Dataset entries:
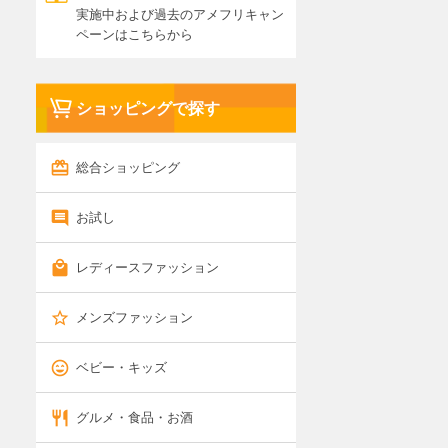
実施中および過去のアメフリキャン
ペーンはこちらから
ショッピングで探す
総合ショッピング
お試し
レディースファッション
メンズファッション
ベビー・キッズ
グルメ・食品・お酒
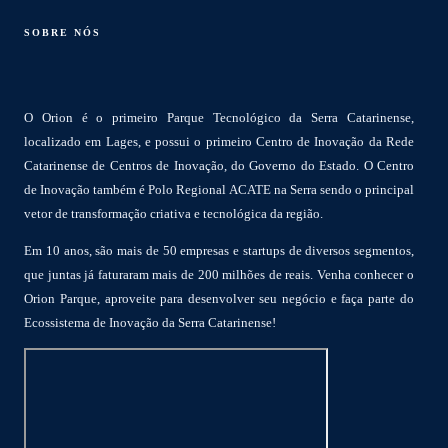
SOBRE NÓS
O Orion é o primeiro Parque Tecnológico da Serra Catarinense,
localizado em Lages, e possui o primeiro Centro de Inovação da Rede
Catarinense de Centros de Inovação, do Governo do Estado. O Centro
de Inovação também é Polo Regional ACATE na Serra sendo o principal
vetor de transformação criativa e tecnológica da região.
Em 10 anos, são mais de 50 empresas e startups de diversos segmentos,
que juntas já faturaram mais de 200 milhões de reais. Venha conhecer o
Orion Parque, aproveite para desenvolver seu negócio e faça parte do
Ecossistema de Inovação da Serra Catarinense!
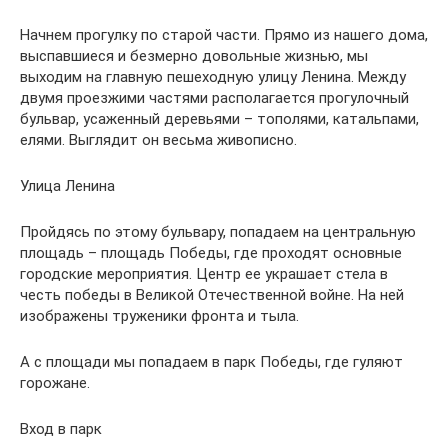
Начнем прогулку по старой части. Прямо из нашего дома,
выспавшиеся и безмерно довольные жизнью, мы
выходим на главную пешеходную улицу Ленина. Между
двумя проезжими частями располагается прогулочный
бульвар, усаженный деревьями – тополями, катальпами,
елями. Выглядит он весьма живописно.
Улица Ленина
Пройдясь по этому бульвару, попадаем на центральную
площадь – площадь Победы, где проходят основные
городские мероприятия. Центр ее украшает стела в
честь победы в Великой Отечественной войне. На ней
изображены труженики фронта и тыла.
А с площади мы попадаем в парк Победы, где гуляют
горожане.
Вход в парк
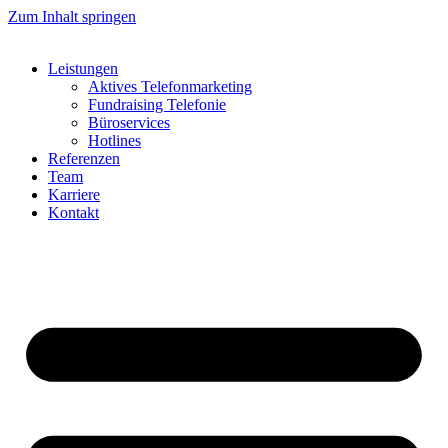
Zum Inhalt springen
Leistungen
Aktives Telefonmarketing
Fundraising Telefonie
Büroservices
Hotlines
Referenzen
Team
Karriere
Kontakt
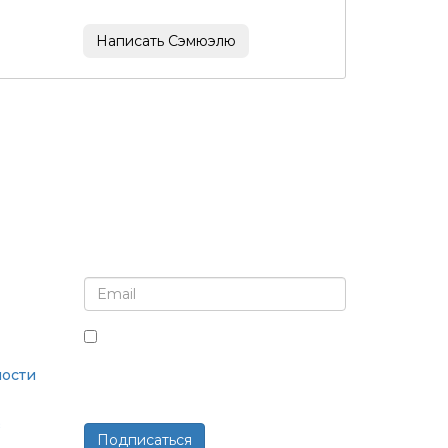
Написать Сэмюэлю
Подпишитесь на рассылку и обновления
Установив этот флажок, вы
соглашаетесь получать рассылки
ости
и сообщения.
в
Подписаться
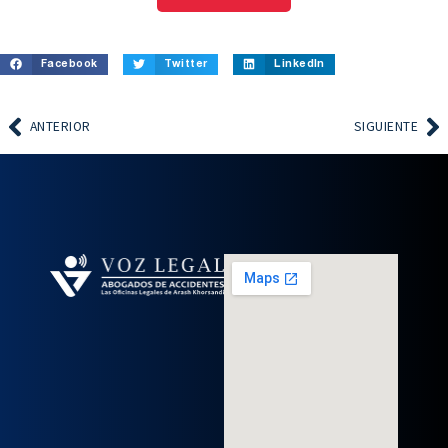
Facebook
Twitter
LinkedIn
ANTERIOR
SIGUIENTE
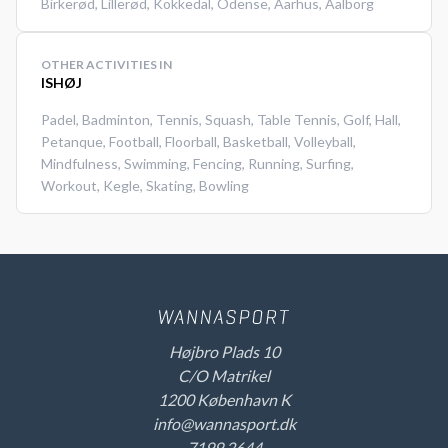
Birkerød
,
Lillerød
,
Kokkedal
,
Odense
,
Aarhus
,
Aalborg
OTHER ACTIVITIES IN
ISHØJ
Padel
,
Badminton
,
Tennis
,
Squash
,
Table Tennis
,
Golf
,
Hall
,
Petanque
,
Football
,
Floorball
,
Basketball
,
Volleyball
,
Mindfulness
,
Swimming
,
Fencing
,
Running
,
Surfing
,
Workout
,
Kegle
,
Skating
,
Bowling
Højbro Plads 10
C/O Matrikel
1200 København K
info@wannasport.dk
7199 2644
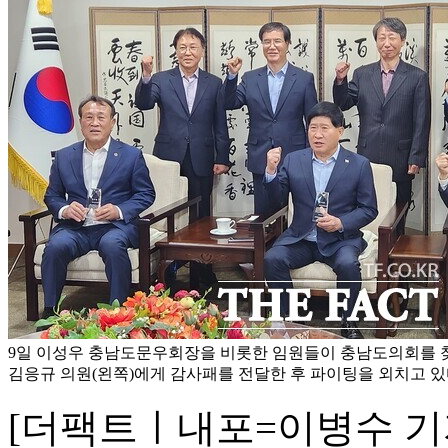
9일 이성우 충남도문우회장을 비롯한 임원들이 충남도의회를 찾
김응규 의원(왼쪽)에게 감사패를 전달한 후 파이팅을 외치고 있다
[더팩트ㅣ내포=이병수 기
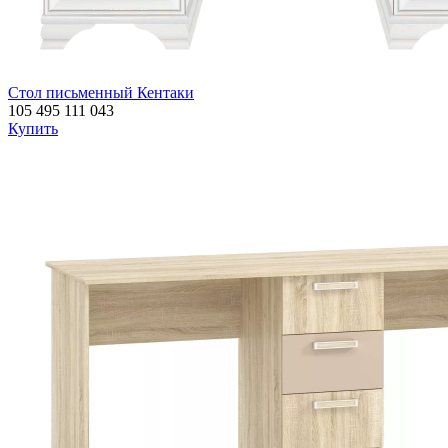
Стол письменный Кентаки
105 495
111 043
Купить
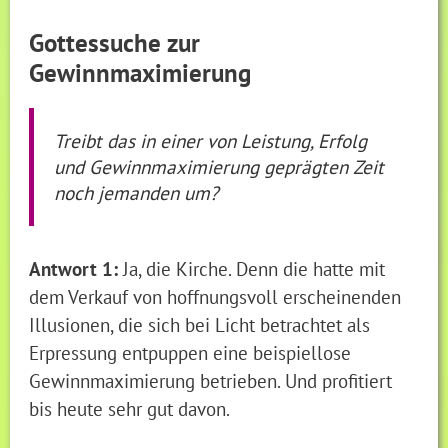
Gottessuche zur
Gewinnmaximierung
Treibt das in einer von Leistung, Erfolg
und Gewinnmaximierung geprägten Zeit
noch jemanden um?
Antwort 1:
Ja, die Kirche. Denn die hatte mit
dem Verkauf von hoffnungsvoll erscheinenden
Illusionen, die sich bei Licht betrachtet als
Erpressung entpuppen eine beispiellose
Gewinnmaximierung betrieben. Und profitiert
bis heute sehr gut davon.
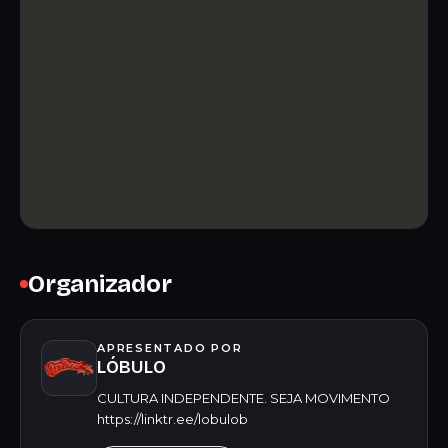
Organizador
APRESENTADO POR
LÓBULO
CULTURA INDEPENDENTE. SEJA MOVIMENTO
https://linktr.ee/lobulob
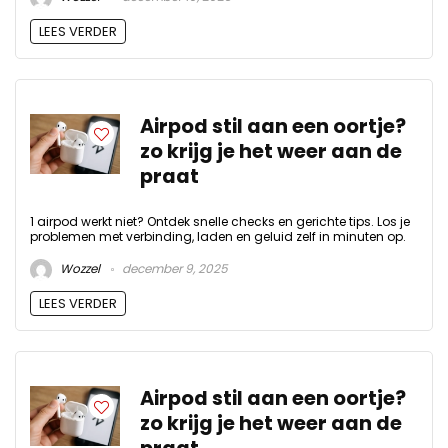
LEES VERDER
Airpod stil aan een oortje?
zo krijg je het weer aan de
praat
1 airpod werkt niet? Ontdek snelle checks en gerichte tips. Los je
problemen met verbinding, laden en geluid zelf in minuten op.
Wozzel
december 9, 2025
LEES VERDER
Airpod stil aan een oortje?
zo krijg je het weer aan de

### ACTION ITEM
The answer must restate each entry word for word and contain no images.

### ANSWER
実施中および過去のアメフリキャン
ペーンはこちらから
ショッピングで探す
総合ショッピング
お試し
レディースファッション
メンズファッション
ベビー・キッズ
グルメ・食品・お酒
SOBRE NÓS
O Orion é o primeiro Parque Tecnológico da Serra Catarinense,
localizado em Lages, e possui o primeiro Centro de Inovação da Rede
Catarinense de Centros de Inovação, do Governo do Estado. O Centro
de Inovação também é Polo Regional ACATE na Serra sendo o principal
vetor de transformação criativa e tecnológica da região.
Em 10 anos, são mais de 50 empresas e startups de diversos segmentos,
que juntas já faturaram mais de 200 milhões de reais. Venha conhecer o
Orion Parque, aproveite para desenvolver seu negócio e faça parte do
Ecossistema de Inovação da Serra Catarinense!
Начнем прогулку по старой части. Прямо из нашего дома,
выспавшиеся и безмерно довольные жизнью, мы
выходим на главную пешеходную улицу Ленина. Между
двумя проезжими частями располагается прогулочный
бульвар, усаженный деревьями – тополями, катальпами,
елями. Выглядит он весьма живописно.
Улица Ленина
Пройдясь по этому бульвару, попадаем на центральную
площадь – площадь Победы, где проходят основные
городские мероприятия. Центр ее украшает стела в
честь победы в Великой Отечественной войне. На ней
изображены труженики фронта и тыла.
А с площади мы попадаем в парк Победы, где гуляют
горожане.
Вход в парк
Zum Inhalt springen
Leistungen
Aktives Telefonmarketing
Fundraising Telefonie
Büroservices
Hotlines
Referenzen
Team
Karriere
Kontakt
Написать Сэмюэлю
Подпишитесь на рассылку и обновления
Установив этот флажок, вы
соглашаетесь получать рассылки
ости
и сообщения.
в
Подписаться
Facebook
Twitter
LinkedIn
ANTERIOR
SIGUIENTE
Birkerød
,
Lillerød
,
Kokkedal
,
Odense
,
Aarhus
,
Aalborg
OTHER ACTIVITIES IN
ISHØJ
Padel
,
Badminton
,
Tennis
,
Squash
,
Table Tennis
,
Golf
,
Hall
,
Petanque
,
Football
,
Floorball
,
Basketball
,
Volleyball
,
Mindfulness
,
Swimming
,
Fencing
,
Running
,
Surfing
,
Workout
,
Kegle
,
Skating
,
Bowling
Højbro Plads 10
C/O Matrikel
1200 København K
info@wannasport.dk
7199 2644
9일 이성우 충남도문우회장을 비롯한 임원들이 충남도의회를 찾
김응규 의원(왼쪽)에게 감사패를 전달한 후 파이팅을 외치고 있다
[더팩트ㅣ내포=이병수 기
Стол письменный Кентаки
105 495
111 043
Купить
Gottessuche zur
Gewinnmaximierung
Treibt das in einer von Leistung, Erfolg
und Gewinnmaximierung geprägten Zeit
noch jemanden um?
Antwort 1:
Ja, die Kirche. Denn die hatte mit
dem Verkauf von hoffnungsvoll erscheinenden
Illusionen, die sich bei Licht betrachtet als
Erpressung entpuppen eine beispiellose
Gewinnmaximierung betrieben. Und profitiert
bis heute sehr gut davon.
Organizador
APRESENTADO POR
LÓBULO
CULTURA INDEPENDENTE. SEJA MOVIMENTO
https://linktr.ee/lobulob
LEES VERDER
Airpod stil aan een oortje?
zo krijg je het weer aan de
praat
1 airpod werkt niet? Ontdek snelle checks en gerichte tips. Los je
problemen met verbinding, laden en geluid zelf in minuten op.
Wozzel
december 9, 2025
LEES VERDER
Airpod stil aan een oortje?
zo krijg je het weer aan de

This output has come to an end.